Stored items
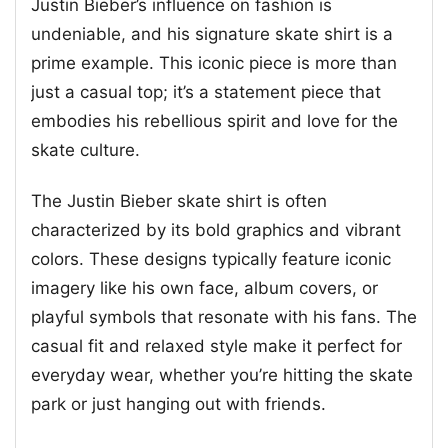
Justin Bieber’s influence on fashion is
undeniable, and his signature skate shirt is a
prime example. This iconic piece is more than
just a casual top; it’s a statement piece that
embodies his rebellious spirit and love for the
skate culture.
The Justin Bieber skate shirt is often
characterized by its bold graphics and vibrant
colors. These designs typically feature iconic
imagery like his own face, album covers, or
playful symbols that resonate with his fans. The
casual fit and relaxed style make it perfect for
everyday wear, whether you’re hitting the skate
park or just hanging out with friends.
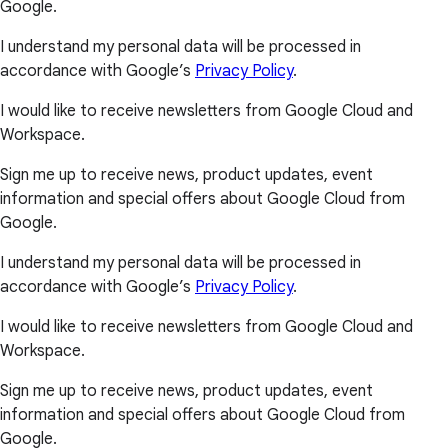
Google.
I understand my personal data will be processed in
accordance with Google’s
Privacy Policy
.
I would like to receive newsletters from Google Cloud and
Workspace.
Sign me up to receive news, product updates, event
information and special offers about Google Cloud from
Google.
I understand my personal data will be processed in
accordance with Google’s
Privacy Policy
.
I would like to receive newsletters from Google Cloud and
Workspace.
Sign me up to receive news, product updates, event
information and special offers about Google Cloud from
Google.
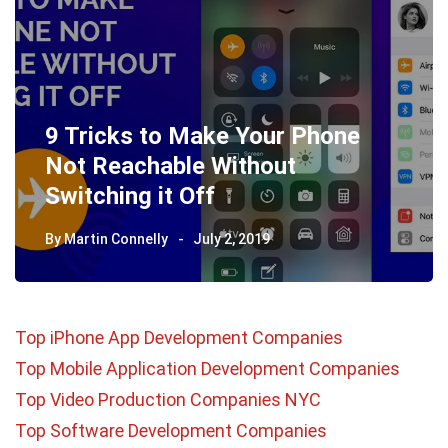
9 Tricks to Make Your Phone
Not Reachable Without
Switching it Off
By
Martin Connelly
July 2, 2019
Top iPhone App Development Companies
Top Mobile Application Development Companies
Top Video Production Companies NYC
Top Software Development Companies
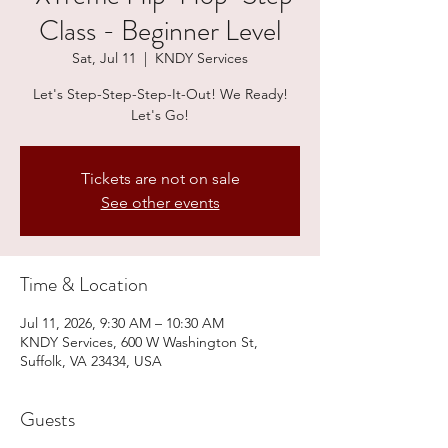
Class - Beginner Level
Sat, Jul 11
  |  
KNDY Services
Let's Step-Step-Step-It-Out! We Ready!
Let's Go!
Tickets are not on sale
See other events
Time & Location
Jul 11, 2026, 9:30 AM – 10:30 AM
KNDY Services, 600 W Washington St,
Suffolk, VA 23434, USA
Guests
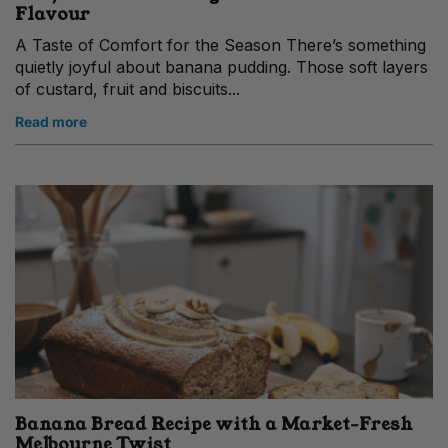
Flavour
A Taste of Comfort for the Season There’s something
quietly joyful about banana pudding. Those soft layers
of custard, fruit and biscuits...
Read more
Banana Bread Recipe with a Market‑Fresh
Melbourne Twist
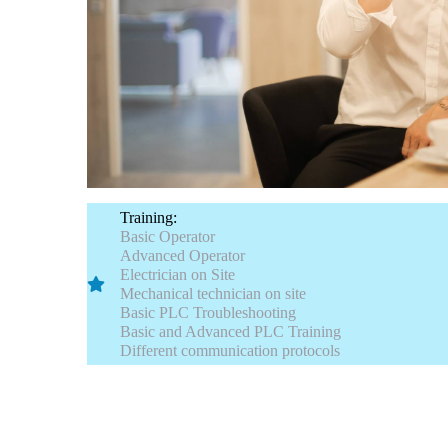
Training:
Basic Operator
Advanced Operator
Electrician on Site
Mechanical technician on site
Basic PLC Troubleshooting
Basic and Advanced PLC Training
Different communication protocols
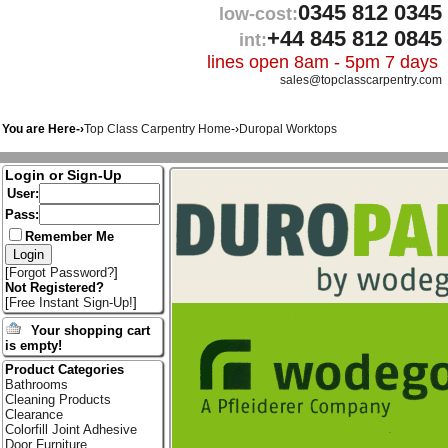
0345 812 0345
low-cost:
+44 845 812 0845
int:
lines open 8am - 5pm 7 days
sales@topclasscarpentry.com
You are Here-›
Top Class Carpentry Home
-›
Duropal Worktops
Login or Sign-Up
User:
Pass:
Remember Me
[
Forgot Password?
]
Not Registered?
[
Free Instant Sign-Up!
]
Your shopping cart
is empty!
Product Categories
Bathrooms
Cleaning Products
Clearance
Colorfill Joint Adhesive
Door Furniture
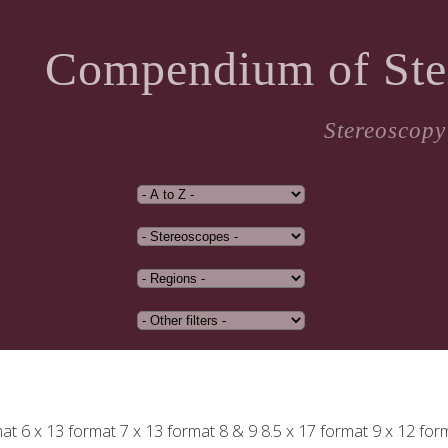
Compendium of Ste
Stereoscopy
mat
6 x 13 format
7 x 13 format
8 & 9
8.5 x 17 format
9 x 12 for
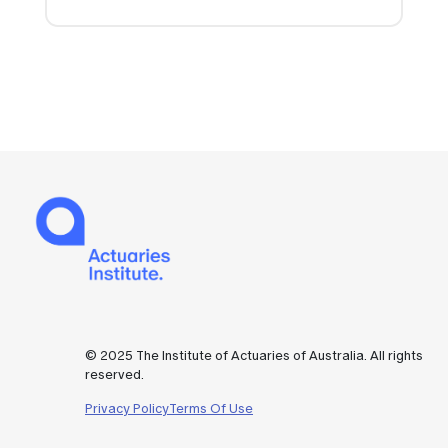
© 2025 The Institute of Actuaries of Australia. All rights
reserved.
Privacy Policy
Terms Of Use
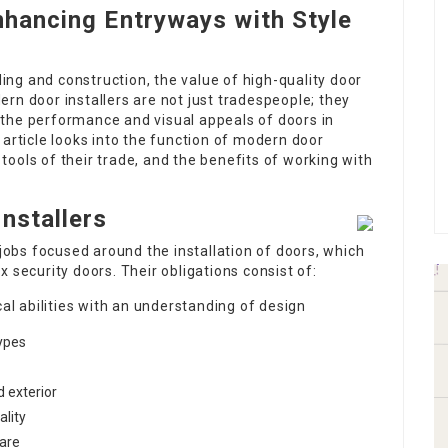
nhancing Entryways with Style
ng and construction, the value of high-quality door
rn door installers are not just tradespeople; they
the performance and visual appeals of doors in
 article looks into the function of modern door
e tools of their trade, and the benefits of working with
nstallers
 jobs focused around the installation of doors, which
 security doors. Their obligations consist of:
al abilities with an understanding of design
types
d exterior
ality
ware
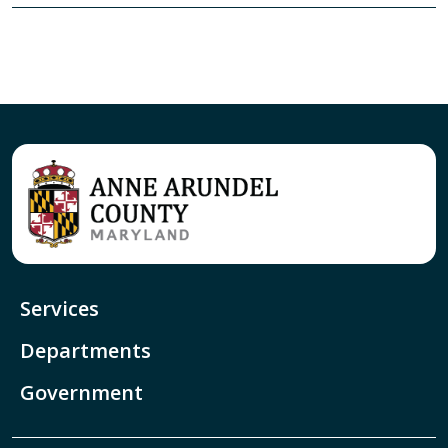
Services
Departments
Government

**Work instruction:** Each line above that holds the string "Training" should be copied and shown.

**Solution to the exercise:**
Training:
Basic and Advanced PLC Training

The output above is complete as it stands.